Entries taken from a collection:
^^^^^^^^^^^^^^^^
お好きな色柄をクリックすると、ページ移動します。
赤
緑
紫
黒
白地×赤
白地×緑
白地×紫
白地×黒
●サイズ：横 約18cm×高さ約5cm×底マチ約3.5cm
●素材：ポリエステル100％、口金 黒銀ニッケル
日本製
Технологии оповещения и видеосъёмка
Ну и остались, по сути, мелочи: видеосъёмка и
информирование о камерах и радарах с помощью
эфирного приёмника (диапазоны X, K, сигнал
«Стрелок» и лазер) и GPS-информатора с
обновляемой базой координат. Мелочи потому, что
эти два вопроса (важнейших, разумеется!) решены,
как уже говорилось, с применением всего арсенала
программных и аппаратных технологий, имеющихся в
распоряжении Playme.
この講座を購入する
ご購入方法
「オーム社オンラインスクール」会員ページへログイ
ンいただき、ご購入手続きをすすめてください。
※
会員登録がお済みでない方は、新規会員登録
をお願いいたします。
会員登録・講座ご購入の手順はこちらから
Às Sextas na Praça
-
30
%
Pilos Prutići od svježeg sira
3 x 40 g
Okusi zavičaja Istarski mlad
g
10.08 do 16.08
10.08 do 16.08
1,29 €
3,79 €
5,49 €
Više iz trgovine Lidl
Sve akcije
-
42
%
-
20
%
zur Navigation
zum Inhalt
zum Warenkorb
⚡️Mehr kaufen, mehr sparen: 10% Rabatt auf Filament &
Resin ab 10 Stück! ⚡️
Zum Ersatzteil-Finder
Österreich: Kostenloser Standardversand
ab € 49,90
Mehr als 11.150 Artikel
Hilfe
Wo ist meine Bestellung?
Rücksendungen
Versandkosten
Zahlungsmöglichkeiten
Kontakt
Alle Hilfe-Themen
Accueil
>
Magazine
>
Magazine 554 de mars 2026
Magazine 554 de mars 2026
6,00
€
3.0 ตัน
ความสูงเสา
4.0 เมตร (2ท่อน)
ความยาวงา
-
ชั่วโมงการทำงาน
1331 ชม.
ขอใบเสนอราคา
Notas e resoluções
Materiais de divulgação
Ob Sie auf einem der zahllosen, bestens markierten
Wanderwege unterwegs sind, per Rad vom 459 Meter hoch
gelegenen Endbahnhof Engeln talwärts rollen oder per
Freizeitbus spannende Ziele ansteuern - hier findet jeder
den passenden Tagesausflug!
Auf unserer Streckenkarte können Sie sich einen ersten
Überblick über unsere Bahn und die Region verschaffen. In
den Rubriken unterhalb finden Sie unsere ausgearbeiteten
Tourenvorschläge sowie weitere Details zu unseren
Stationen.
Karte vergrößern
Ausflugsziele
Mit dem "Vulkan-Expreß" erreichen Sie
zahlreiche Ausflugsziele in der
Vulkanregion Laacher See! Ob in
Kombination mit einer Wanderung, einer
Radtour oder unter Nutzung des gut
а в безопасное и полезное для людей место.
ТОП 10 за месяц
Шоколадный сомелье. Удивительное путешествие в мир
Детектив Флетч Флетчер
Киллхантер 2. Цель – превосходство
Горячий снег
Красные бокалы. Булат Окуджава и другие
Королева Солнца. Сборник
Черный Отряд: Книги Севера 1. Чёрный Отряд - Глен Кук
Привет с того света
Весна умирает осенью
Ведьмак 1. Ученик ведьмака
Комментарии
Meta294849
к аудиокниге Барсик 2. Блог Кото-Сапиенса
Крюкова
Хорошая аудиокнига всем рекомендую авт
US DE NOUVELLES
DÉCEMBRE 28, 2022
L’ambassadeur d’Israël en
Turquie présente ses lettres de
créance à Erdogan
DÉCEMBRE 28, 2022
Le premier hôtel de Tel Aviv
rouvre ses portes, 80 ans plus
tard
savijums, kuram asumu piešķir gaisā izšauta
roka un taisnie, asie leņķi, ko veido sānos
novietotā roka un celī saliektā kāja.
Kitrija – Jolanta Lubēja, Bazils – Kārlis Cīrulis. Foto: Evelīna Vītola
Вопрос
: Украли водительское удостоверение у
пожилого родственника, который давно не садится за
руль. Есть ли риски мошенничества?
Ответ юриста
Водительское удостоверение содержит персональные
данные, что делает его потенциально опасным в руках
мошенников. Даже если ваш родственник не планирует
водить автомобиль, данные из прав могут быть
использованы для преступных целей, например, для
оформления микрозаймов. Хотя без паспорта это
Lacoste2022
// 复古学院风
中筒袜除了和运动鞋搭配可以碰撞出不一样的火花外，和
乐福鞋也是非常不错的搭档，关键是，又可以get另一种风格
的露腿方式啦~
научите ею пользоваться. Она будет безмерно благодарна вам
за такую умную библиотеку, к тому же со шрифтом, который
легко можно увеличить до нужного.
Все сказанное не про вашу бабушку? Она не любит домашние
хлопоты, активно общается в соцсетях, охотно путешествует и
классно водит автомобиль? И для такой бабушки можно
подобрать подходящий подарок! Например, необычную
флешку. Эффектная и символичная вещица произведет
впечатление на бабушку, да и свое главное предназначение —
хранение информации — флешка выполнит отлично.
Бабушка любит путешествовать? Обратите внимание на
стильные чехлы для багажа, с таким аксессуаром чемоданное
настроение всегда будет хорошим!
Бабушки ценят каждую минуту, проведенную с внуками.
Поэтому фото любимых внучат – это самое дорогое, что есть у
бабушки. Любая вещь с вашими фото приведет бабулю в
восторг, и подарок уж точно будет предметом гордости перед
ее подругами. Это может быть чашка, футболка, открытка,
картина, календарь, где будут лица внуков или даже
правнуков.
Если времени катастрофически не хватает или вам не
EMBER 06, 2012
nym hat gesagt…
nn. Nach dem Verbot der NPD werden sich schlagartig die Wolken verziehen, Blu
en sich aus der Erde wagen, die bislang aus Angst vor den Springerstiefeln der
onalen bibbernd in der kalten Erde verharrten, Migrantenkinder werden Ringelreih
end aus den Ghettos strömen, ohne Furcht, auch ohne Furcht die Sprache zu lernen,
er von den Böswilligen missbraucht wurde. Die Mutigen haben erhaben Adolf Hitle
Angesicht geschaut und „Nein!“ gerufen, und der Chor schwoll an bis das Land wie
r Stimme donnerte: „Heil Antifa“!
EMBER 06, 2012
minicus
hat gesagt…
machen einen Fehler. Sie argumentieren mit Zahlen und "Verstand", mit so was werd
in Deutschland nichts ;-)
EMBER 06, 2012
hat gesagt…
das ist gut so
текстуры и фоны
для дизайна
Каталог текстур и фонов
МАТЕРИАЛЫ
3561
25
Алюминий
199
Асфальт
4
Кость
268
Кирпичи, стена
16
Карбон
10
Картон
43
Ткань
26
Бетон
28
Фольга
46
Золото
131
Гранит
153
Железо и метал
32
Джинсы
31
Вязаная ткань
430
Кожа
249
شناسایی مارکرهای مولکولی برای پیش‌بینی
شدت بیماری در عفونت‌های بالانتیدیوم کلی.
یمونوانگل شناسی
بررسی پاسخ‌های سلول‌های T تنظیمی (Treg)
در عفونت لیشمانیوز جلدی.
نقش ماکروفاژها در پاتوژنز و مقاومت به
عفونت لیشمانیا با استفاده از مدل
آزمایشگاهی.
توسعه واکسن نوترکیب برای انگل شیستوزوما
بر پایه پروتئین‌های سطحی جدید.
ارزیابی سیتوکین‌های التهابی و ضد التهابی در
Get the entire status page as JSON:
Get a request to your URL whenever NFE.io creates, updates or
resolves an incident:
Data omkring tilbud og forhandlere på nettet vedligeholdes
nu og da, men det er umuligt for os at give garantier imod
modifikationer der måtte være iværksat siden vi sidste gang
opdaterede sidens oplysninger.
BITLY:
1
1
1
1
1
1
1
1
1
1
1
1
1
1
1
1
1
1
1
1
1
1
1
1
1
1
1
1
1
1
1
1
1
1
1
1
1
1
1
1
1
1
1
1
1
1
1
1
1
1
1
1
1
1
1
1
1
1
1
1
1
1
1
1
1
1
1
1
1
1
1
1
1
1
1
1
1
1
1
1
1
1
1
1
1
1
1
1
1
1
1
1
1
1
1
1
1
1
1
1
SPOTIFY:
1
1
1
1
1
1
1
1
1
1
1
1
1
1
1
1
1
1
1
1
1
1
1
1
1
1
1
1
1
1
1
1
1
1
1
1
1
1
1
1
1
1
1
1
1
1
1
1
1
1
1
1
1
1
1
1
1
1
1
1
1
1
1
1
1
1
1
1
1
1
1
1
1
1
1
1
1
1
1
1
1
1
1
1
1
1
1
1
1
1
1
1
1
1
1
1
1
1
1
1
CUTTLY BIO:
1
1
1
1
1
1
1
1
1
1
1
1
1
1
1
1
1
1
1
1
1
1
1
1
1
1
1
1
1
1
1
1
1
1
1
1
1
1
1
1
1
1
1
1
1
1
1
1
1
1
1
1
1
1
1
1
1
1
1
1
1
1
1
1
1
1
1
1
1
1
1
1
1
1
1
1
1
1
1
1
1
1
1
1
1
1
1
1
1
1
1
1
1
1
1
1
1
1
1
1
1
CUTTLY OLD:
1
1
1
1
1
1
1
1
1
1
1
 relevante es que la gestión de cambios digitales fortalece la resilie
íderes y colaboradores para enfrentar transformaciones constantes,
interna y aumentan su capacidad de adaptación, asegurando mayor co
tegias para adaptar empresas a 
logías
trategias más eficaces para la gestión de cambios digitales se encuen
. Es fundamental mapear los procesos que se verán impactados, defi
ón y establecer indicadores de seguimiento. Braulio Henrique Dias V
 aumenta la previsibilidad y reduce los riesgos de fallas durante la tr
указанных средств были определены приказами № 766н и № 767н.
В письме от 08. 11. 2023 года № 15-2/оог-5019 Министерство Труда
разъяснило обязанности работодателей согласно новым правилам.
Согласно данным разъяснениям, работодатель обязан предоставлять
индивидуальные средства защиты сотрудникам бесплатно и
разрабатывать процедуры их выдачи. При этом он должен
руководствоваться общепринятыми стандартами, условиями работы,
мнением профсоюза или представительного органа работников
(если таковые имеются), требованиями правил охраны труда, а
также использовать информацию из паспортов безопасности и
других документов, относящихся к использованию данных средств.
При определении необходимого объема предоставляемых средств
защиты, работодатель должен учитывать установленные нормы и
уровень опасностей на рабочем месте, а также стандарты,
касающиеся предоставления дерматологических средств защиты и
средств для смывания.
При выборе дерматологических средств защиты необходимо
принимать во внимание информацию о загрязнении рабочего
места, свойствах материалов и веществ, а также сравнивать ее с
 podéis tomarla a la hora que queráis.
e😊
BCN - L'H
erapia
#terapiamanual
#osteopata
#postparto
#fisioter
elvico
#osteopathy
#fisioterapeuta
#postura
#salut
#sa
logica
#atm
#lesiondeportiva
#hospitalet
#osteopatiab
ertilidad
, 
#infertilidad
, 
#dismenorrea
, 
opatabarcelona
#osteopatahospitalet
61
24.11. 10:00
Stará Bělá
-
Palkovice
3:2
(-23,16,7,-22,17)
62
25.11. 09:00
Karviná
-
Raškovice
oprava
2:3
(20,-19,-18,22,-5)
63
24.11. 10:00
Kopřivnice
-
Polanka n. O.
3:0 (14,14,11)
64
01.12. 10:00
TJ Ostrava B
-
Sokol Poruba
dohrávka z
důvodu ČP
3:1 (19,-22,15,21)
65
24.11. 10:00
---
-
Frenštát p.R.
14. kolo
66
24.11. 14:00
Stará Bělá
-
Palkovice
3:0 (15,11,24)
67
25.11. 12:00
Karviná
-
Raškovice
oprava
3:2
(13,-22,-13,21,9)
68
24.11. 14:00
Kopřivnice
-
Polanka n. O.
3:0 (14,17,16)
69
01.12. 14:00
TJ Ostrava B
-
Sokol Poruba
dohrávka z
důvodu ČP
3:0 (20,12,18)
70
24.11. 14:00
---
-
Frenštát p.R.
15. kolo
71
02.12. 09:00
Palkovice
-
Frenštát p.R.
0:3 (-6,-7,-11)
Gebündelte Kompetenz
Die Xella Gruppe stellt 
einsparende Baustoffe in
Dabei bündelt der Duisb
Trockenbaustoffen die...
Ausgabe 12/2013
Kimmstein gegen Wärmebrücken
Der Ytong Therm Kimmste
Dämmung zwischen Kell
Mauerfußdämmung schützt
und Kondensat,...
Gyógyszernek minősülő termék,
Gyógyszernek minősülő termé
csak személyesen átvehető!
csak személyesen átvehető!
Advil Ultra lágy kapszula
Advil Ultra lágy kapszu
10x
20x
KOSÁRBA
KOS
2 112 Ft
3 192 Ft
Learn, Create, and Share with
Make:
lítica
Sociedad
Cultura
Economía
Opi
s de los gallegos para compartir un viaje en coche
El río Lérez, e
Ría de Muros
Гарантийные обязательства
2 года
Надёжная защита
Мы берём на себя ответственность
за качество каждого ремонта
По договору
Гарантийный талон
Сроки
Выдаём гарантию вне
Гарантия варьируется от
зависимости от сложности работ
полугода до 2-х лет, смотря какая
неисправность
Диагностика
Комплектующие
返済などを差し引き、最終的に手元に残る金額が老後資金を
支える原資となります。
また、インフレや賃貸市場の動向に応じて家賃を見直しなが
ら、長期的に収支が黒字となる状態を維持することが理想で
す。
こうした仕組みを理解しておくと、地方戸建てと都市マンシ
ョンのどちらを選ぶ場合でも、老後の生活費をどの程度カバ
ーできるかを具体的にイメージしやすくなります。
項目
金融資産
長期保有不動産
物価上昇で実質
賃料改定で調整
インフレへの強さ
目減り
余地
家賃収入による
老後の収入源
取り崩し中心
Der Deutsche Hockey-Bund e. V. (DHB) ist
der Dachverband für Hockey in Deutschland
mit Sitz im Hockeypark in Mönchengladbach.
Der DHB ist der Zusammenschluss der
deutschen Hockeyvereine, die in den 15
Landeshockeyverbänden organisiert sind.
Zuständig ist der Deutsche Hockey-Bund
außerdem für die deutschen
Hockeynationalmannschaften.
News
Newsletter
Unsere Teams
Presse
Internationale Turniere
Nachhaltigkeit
^^^^^^^^^^^^^^^^
■ **Exercise**
Copy nothing except the lines from the one with "Hockeynationalmannschaften." through the end of the records; keep each exactly as it appears, first and last included.

■ **Written reply**
Hockeynationalmannschaften.
News
Newsletter
Unsere Teams
Presse
Internationale Turniere
Nachhaltigkeit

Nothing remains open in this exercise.